Beralih dari penduduknya, di Taiwan juga banyak terdapat tempat wisata yang sering dikunjungi TKI untuk mengisi liburan. Bahkan untuk mencapai tempat-tempat terpencil pun tidak akan menemui kesulitan karena fasilitas di Taiwan sangat memadai. Tanshui adalah salah satu wisata yang biasa menjadi tujuan berlibur. Wisata laut yang menawarkan pemandangan yang mampu menyegarkan penat pekerjaan yang membelenggu kepala selama bekerja. Selain berjalan kaki mengelilingi pesisir, alternative lain yang ditawarkan adalah menyewa sepeda. Karena di tempat ini juga tersedia persewaan sepeda yang tidak akan merogeh kocek terlalu dalam. Jika sudah puas memanjakan mata dengan pemandangan di sepanjang pesisir juga banyak kedai-kedai yang akan memanjakan perut kita dengan aroma-aroma yang akan membuat ketagihan.
Tidak hanya Tanshui tetapi masih banyak tempat wisata yang ditawarkan di Taiwan. Seperti Yamingshan, gedung 101, museum-museum dan Chiang Kai Shek memorial hall serta masih banyak lagi. Di samping itu, di Taiwan juga ada atraksi permainan yoyo yang menakjubkan, yang mampu membuat mata kita berputar mengikuti arah kemana yoyo berputar. Permainan dari seorang mahasiswa duapuluh tiga tahun itu bisa disaksikan di hari-hari tertentu dan di tempat tertentu pula, tapi kebanyakan akan digelar di akhir pekan di taman-taman atau tempat yang biasa menjadi tempat berkumpulnya orang-orang yang menggermari permainan ini.
Jhou toufu atau tahu busuk adalah salah satu makanan khas Taiwan yang harus dicoba, meski baunya yang menyengat tapi rasanya tidak perlu diragukan lagi, akan membuat ketagihan. Meski tidak jarang banyak orang yang tidak menyukainya. Selain itu di Taiwan juga terkenal dengan niu rou mien daging sapi bercampur dengan mie dengan kuah khusus yang mampu memanjakan perut lapar juga termasuk salah satu makanan khas Taiwan yang sayang jika dilewatkan. Jika haus masih ada cenchu naicha minuman perpaduan dari bola-bola mutiara dengan teh susu.
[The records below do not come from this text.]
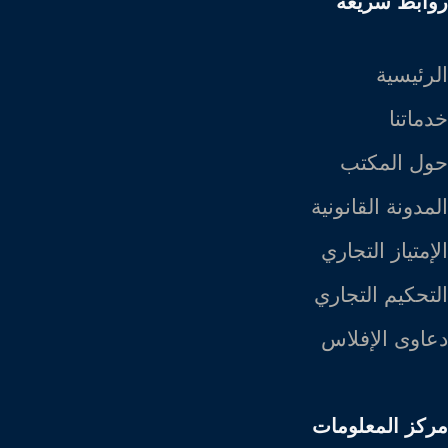
روابط سريعة
الرئيسية
خدماتنا
حول المكتب
المدونة القانونية
الإمتياز التجاري
التحكيم التجاري
دعاوى الإفلاس
مركز المعلومات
Soal harga, makanan di Taiwan juga tidak akan menguras isi dompet.

Taiwan, Negeri kedua
Tidak bisa dipungkiri jika Taiwan sudah menjadi bagian dari perjalanan hidup saya. Suka duka di kontrak pertama maupun kedua sebagai TKI saya rasakan sebagai kekuatan untuk terus bertahan. Di hati saya sudah tertanam kuat jika Taiwan adalah Negeri kedua saya, setelah Indonesia. Tidak bisa terlepas begitu saja, begitu banyak hal yang yang sudah Tawian berikan kepada saya. Ini bukan sekedar meningkatnya ekonomi keluarga di Indonesia, tapi lebih kepada ilmu dan pelajaran hidup yang luar biasa.
Mulai dari bahasa mandarin yang “belepotan” menjadi lebih fasih. Dari yang tidak bisa membaca tulisan mandarin, kini sedikit demi sedikit sudah bisa membaca ataupun menuliskannya. Sesuatu yang yang sangat berharga itu saya dapatkan di sini, di Taiwan.
Meski akhir-akhir ini di Taiwan sering terjadi hal-hal yang cukup mengerikan, seperti pembacokan yang terjadi di dalam kereta MRT. Namun semua itu tidak sedikitpun membuat saya takut untuk tetap bertahan dan tinggal di Taiwan. Ya karena saya memang sudah benar-benar terlanjur jatuh cinta dengan Negara ini.
Dua belas tahun adalah batas yang diberikan Taiwan untuk pekerja asing mengais rejeki di sini. Ya hanya duabelas tahun, bagi saya itu waktu yang sangat singkat. Begitu sedih setiap kali mengingat kontrak kerja yang akan segera habis. Karena hati ini sudah terlanjur jatuh cinta pada negeri yang semula asing.
Satu demi satu kisah perjalanan saya di Taiwan tidak akan pernah bisa hilang, meski kelak raga ini sudah tidak lagi ada di sini. Taiwan, Negeri kedua saya. Negeri yang tidak akan pernah terhapus dari perjalanan hidup saya. Kelak jika saya sudah tidak ada lagi di sini, di Negara yang penuh pesona ini. Saya hanya ingin keturunan saya juga bisa datang ke sini, tapi bukan menjadi TKI seperti saya melainkan menjadi pelajar atau bahkan seorang turis.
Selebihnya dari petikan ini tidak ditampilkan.